I was willing to take the Pope at his word that age and infirmity had taken a toll and the responsibility of his office had finally exceeded his physical ability to carry out his earthly ministry.

I think we can all respect that.
Anyone who has even remotely followed religious events over the years could see his visible decline.
However, it was the ‘throwaway’ phrase of a representative of Rome that got me thinking about the backstory - - coupled with the sudden resignations of the Archbishop of LA (Roger Mahony) and, on the other side of the pond,  the resignation of the highest ranking Roman Catholic in the UK (Cardinal Keith O’Brien) - - that reminded me anew that transparency is NOT, nor has it ever been, one of the churches strong suits.

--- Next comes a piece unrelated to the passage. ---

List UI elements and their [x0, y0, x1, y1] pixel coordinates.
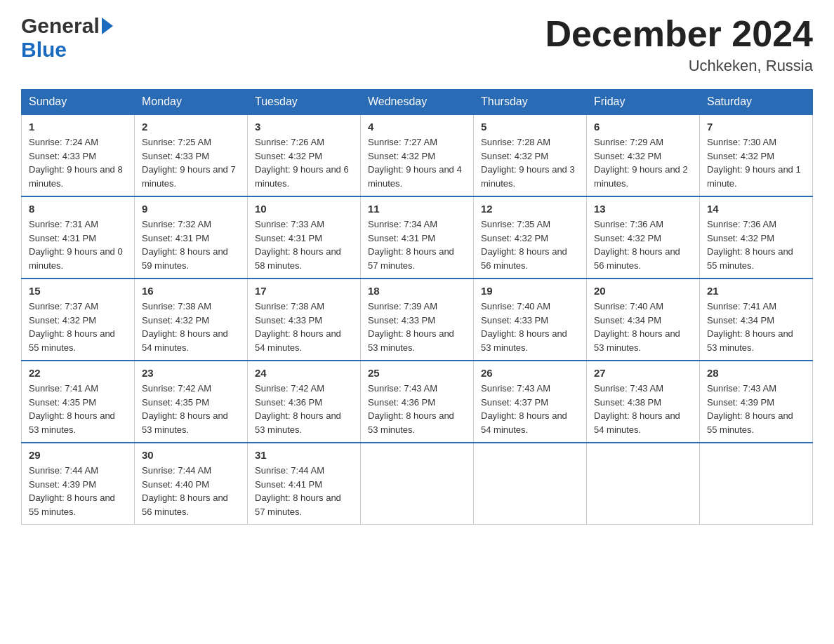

During a televised story about His Eminence retiring to a life of seclusion and prayer, "removed from the world" in a Vatican monastery, a spokesman mentioned that, because he would be the first living ‘retired’ Pope in nearly 700 years, his correspondence and all church documentation relating to him, his ministry and his ‘reign’, would NOT be placed in the Church Archives as is the usual tradition.
Nope, it’s all going with him into the monastery and will not be available to anyone until after his death.

Really?
How convenient.

A Pope presiding over some of the worst sex abuse scandals in its history, a pope accused of condoning, through silence and the systematic protection of offending clergy, the abuse of thousands of children worldwide gets to take ALL his paperwork into seclusion with him - - just as investigators from several countries are closing in on him and his minions?

The church has always been good at 'redefining' reality – but turning witness protection into retirement may be its best trick yet!